Any help on how to solve this?
The range of a projectile launched at an angle θ from the ground with velocity v0 is given by R(θ) = [v0^2 sin 2(θ)]/9.81 . If the projectile is launched at an angle of θ = π/6, use differentials to approximate the percentage change in the range of the
projectile if the angle was increased by 2%.
using T for theta
dR/dT = (Vo^2 /9.81) cos2T
(note max range when T = 45 degrees :) )
100 dT/T = 2
dT = .02 T = .02 * pi/6
dR = (Vo^2 /9.81) cos2T dT
100 dR/R = cos 2T dT / sin 2T
To find the percentage change in the range of the projectile, we need to calculate the differential of the range with respect to the angle and use it to approximate the change.

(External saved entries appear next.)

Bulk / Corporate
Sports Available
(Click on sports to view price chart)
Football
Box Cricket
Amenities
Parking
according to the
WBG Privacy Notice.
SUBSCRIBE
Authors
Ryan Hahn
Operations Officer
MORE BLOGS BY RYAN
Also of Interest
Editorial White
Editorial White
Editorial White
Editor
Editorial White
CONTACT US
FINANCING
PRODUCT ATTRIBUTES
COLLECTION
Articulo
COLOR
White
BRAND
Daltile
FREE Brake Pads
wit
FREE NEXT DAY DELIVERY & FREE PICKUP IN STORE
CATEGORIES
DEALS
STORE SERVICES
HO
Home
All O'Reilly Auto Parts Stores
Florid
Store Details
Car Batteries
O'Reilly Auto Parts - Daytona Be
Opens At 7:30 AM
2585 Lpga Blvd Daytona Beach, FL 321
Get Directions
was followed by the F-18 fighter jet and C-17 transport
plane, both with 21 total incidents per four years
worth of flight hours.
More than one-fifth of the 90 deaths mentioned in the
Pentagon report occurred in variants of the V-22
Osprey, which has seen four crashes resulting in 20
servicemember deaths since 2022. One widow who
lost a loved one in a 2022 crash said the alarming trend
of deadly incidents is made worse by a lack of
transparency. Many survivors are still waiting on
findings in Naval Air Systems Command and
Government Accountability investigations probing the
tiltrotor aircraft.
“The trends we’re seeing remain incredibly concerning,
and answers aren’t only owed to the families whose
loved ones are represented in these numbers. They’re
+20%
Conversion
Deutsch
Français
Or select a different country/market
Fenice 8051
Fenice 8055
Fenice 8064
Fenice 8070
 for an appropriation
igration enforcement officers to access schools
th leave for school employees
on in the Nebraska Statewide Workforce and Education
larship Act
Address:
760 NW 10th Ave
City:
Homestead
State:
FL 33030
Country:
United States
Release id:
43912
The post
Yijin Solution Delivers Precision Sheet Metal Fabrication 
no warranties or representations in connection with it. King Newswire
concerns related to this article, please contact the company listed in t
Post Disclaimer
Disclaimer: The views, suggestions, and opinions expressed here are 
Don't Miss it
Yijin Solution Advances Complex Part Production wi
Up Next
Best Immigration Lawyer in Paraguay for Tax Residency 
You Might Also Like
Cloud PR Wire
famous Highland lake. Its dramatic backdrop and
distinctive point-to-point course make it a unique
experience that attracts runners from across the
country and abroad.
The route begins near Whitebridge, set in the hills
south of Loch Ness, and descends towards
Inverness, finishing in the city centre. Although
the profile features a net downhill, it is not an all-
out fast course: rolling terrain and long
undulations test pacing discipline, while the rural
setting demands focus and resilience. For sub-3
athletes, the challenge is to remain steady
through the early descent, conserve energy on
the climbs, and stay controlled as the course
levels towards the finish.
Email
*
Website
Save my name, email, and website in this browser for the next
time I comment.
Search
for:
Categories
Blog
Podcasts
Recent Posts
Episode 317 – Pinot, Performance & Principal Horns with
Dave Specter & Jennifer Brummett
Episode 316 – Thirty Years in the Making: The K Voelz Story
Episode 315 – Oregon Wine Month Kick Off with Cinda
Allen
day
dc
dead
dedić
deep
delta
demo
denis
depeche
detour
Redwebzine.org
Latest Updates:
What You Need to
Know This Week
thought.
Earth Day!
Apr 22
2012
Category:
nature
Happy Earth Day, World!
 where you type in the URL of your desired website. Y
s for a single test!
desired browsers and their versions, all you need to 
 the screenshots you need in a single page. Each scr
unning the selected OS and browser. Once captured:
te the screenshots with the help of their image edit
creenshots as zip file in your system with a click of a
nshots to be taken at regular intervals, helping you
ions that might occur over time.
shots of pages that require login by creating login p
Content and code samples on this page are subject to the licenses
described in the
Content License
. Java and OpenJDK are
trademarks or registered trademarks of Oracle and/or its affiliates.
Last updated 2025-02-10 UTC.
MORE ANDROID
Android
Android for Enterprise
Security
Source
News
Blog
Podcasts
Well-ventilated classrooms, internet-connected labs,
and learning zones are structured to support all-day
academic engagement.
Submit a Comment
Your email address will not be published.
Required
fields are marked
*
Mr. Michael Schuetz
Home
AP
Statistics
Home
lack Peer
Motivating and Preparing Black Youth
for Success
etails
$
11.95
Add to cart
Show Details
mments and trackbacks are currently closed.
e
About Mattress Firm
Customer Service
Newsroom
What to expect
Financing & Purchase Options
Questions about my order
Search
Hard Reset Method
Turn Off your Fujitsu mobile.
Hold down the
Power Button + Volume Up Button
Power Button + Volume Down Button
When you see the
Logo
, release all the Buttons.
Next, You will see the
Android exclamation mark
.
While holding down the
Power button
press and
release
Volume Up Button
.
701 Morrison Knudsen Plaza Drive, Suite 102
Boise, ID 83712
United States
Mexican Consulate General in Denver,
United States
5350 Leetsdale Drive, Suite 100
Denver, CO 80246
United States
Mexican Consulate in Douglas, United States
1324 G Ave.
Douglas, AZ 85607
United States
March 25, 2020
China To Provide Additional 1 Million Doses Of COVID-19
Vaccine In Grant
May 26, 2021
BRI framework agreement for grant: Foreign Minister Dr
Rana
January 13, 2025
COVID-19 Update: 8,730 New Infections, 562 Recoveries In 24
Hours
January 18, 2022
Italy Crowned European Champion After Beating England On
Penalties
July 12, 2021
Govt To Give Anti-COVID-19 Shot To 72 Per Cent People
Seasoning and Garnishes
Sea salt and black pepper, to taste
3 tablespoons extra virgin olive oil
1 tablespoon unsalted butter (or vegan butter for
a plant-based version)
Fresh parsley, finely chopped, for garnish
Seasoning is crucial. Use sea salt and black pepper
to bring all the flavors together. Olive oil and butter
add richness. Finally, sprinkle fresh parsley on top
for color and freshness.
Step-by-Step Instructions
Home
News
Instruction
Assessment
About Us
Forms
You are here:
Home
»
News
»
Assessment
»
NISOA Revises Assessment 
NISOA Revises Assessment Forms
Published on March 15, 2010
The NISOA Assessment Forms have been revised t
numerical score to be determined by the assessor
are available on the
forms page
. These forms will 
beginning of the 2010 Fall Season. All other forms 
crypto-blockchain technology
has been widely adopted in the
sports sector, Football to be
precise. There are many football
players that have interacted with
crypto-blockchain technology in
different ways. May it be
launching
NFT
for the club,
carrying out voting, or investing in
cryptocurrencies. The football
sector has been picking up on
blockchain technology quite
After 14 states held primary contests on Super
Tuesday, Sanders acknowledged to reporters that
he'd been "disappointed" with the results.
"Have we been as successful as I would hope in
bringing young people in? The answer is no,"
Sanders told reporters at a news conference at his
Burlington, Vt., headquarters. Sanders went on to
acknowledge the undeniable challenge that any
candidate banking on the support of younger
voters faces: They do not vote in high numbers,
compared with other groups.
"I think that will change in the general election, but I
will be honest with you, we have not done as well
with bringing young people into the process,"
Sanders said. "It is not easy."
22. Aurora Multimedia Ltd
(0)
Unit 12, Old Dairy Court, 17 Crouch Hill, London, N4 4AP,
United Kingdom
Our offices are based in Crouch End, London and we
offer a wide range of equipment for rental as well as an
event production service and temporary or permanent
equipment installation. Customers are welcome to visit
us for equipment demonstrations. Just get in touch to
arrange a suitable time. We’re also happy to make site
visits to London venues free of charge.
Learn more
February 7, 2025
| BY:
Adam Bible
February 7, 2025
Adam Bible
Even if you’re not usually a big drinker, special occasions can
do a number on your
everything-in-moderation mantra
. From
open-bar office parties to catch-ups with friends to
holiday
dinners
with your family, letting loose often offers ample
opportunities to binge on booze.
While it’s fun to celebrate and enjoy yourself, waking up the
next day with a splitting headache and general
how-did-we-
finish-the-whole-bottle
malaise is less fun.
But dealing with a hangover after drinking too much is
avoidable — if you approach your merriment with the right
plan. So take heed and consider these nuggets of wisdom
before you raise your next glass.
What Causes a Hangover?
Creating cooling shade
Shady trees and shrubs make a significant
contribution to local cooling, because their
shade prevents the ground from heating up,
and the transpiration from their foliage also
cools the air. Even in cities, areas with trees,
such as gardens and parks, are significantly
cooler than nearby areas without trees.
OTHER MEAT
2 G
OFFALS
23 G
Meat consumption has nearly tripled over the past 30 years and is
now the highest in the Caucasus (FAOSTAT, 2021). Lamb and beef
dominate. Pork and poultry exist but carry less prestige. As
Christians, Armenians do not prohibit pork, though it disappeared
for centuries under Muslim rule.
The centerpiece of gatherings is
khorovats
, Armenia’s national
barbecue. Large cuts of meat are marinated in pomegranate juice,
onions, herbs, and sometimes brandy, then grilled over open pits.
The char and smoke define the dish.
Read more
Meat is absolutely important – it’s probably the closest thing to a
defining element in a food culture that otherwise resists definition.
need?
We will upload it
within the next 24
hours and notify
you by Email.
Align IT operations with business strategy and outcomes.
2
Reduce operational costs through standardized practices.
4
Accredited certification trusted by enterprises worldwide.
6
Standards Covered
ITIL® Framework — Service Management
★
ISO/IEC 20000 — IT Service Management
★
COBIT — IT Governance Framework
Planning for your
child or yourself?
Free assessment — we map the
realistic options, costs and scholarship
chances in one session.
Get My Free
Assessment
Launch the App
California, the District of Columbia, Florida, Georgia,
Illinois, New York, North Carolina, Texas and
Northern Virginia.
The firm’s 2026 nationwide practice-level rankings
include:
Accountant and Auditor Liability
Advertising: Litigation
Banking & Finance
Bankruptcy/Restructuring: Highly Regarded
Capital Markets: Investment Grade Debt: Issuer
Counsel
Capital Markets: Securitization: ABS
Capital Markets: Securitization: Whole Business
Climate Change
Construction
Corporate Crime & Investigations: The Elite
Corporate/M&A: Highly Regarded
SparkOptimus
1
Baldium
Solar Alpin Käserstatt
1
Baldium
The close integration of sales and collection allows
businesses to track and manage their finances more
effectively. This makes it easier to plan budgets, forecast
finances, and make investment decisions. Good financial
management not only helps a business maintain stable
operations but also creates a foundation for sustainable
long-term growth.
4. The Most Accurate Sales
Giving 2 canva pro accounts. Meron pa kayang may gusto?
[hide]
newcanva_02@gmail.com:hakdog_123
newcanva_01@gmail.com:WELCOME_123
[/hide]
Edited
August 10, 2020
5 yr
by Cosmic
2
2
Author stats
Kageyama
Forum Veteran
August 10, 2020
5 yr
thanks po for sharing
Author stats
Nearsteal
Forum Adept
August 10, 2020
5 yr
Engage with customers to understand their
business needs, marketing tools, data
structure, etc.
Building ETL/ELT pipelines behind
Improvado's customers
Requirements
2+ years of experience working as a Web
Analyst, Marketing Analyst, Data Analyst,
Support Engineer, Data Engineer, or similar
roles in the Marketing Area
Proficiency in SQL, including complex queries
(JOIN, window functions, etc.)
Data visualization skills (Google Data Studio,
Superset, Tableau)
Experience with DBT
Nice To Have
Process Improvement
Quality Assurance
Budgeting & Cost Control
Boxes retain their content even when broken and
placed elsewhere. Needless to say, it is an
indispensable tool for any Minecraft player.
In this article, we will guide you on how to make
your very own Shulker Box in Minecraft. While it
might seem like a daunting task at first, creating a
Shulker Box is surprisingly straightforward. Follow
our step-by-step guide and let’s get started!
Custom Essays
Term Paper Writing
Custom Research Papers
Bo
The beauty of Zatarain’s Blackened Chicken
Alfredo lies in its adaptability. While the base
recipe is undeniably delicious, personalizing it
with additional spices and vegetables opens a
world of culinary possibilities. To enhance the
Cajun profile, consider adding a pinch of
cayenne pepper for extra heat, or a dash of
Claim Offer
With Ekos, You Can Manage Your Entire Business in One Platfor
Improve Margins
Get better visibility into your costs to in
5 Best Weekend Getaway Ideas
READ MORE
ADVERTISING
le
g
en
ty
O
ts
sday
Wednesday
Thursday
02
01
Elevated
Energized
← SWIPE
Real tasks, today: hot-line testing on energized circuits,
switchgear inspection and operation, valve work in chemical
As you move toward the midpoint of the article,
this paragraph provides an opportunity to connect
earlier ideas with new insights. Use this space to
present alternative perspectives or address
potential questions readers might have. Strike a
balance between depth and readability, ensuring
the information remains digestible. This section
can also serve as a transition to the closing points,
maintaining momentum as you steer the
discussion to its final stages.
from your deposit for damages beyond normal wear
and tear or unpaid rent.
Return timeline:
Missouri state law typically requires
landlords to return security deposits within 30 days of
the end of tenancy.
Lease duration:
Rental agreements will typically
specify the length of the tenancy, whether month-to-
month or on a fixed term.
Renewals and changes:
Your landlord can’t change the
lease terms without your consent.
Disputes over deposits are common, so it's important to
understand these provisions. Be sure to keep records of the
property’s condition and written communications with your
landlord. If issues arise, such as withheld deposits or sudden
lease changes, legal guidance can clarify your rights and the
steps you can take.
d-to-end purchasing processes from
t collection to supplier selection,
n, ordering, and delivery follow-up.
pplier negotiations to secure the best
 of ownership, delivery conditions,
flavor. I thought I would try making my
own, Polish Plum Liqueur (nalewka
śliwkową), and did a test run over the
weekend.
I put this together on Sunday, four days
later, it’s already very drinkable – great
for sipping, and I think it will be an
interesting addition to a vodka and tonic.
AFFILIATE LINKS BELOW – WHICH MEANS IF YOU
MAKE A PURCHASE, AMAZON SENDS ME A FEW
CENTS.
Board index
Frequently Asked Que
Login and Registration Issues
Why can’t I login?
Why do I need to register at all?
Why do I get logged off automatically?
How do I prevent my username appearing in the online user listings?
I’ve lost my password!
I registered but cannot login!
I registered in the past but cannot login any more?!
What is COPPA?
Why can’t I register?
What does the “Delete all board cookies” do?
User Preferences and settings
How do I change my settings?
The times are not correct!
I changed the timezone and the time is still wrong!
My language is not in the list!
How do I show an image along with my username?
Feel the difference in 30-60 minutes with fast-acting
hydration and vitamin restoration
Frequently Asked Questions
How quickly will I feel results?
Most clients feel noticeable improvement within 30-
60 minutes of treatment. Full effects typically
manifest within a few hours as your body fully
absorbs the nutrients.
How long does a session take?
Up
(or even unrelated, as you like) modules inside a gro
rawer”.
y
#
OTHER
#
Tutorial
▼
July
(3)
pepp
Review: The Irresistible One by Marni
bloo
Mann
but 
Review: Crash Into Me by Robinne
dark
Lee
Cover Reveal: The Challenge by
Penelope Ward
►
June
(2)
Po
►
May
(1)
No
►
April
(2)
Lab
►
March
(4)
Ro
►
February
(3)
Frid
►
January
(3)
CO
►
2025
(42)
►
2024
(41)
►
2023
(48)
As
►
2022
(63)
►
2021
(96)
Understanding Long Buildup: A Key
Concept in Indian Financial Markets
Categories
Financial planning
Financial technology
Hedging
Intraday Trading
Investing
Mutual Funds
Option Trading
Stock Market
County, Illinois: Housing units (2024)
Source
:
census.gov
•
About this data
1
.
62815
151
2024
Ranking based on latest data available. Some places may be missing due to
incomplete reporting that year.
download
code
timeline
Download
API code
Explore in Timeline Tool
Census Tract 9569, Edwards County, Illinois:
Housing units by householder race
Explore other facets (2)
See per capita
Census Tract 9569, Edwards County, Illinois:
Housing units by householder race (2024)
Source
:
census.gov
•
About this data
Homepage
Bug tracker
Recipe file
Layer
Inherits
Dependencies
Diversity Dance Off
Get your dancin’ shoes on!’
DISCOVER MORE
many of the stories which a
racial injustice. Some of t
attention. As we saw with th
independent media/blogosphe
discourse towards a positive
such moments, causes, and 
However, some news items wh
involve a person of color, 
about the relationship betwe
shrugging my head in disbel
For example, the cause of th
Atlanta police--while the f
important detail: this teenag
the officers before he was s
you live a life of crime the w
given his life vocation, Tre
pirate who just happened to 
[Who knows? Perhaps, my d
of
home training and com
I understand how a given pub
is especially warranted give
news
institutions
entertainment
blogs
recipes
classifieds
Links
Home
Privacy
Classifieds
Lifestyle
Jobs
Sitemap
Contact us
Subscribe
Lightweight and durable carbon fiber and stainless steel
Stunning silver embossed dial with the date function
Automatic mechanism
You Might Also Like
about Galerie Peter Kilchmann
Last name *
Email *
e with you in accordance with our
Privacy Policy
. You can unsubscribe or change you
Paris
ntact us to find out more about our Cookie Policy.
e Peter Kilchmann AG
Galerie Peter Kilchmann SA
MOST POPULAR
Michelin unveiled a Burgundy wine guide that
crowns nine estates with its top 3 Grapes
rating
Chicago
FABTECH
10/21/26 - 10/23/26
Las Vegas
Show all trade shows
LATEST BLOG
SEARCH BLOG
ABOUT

1. Start by differentiating the range equation with respect to θ:
dR(θ) = d([v0^2 sin 2(θ)]/9.81)
2. Apply the chain rule to differentiate sin 2(θ):
dR(θ) = [v0^2 cos 2(θ)]/4.905 dθ
3. Substitute the given angle θ = π/6 and its change of 2% (in radians) into the differential equation:
dR(π/6) = [v0^2 cos 2(π/6)]/4.905 (0.02)
4. Calculate the new range R_new by adding the differential to the original range R_old:
R_new = R(π/6) + dR(π/6)
5. Calculate the percentage change in range:
Percentage Change = [(R_new - R_old)/R_old] * 100
By following these steps, you should be able to approximate the percentage change in the range of the projectile.